> What needs to be done: Repeat each record exactly. Any picture gets left out.

Entries provided section start

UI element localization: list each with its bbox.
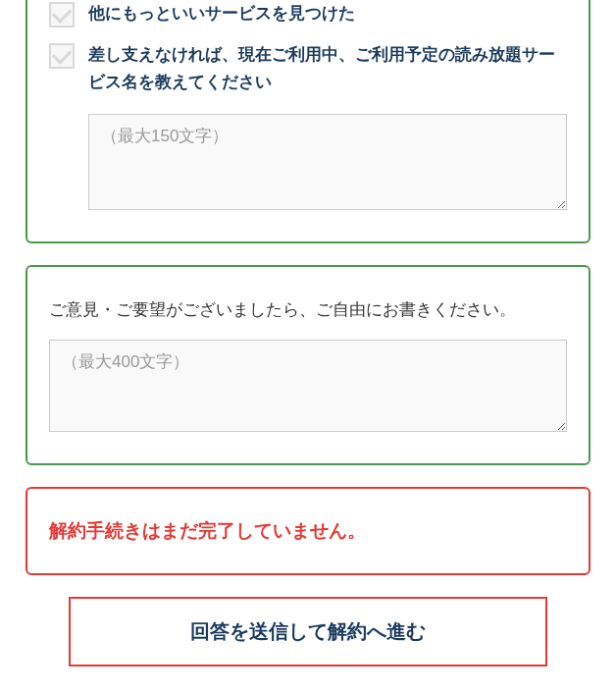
feedback-label: ご意見・ご要望がございましたら、ご自由にお書きください。 <box>49 294 567 325</box>
cancellation-notice: 解約手続きはまだ完了していません。 <box>26 487 590 575</box>
service-name-textarea-wrap <box>88 114 567 214</box>
feedback-textarea[interactable] <box>49 340 567 432</box>
submit-button[interactable]: 回答を送信して解約へ進む <box>69 597 547 666</box>
checkbox-row-found-better[interactable]: 他にもっといいサービスを見つけた <box>49 0 567 27</box>
feedback-textarea-wrap <box>49 340 567 436</box>
checkbox-row-service-name[interactable]: 差し支えなければ、現在ご利用中、ご利用予定の読み放題サービス名を教えてください <box>49 41 567 96</box>
feedback-box: ご意見・ご要望がございましたら、ご自由にお書きください。 <box>26 265 590 464</box>
service-name-textarea[interactable] <box>88 114 567 210</box>
checkbox-icon[interactable] <box>49 2 75 27</box>
checkbox-label: 他にもっといいサービスを見つけた <box>88 0 567 27</box>
submit-button-label: 回答を送信して解約へ進む <box>190 620 426 642</box>
checkbox-icon[interactable] <box>49 43 75 69</box>
cancellation-notice-text: 解約手続きはまだ完了していません。 <box>49 518 567 544</box>
checkbox-label: 差し支えなければ、現在ご利用中、ご利用予定の読み放題サービス名を教えてください <box>88 41 567 96</box>
survey-options-box: 他にもっといいサービスを見つけた 差し支えなければ、現在ご利用中、ご利用予定の読… <box>26 0 590 243</box>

Entries provided section end

> Output for this task:
UI element localization: list each with its bbox.
feedback-label: ご意見・ご要望がございましたら、ご自由にお書きください。 <box>49 294 567 325</box>
cancellation-notice: 解約手続きはまだ完了していません。 <box>26 487 590 575</box>
service-name-textarea-wrap <box>88 114 567 214</box>
feedback-textarea[interactable] <box>49 340 567 432</box>
submit-button[interactable]: 回答を送信して解約へ進む <box>69 597 547 666</box>
checkbox-row-found-better[interactable]: 他にもっといいサービスを見つけた <box>49 0 567 27</box>
feedback-textarea-wrap <box>49 340 567 436</box>
checkbox-row-service-name[interactable]: 差し支えなければ、現在ご利用中、ご利用予定の読み放題サービス名を教えてください <box>49 41 567 96</box>
feedback-box: ご意見・ご要望がございましたら、ご自由にお書きください。 <box>26 265 590 464</box>
service-name-textarea[interactable] <box>88 114 567 210</box>
checkbox-icon[interactable] <box>49 2 75 27</box>
checkbox-label: 他にもっといいサービスを見つけた <box>88 0 567 27</box>
submit-button-label: 回答を送信して解約へ進む <box>190 620 426 642</box>
checkbox-icon[interactable] <box>49 43 75 69</box>
cancellation-notice-text: 解約手続きはまだ完了していません。 <box>49 518 567 544</box>
checkbox-label: 差し支えなければ、現在ご利用中、ご利用予定の読み放題サービス名を教えてください <box>88 41 567 96</box>
survey-options-box: 他にもっといいサービスを見つけた 差し支えなければ、現在ご利用中、ご利用予定の読… <box>26 0 590 243</box>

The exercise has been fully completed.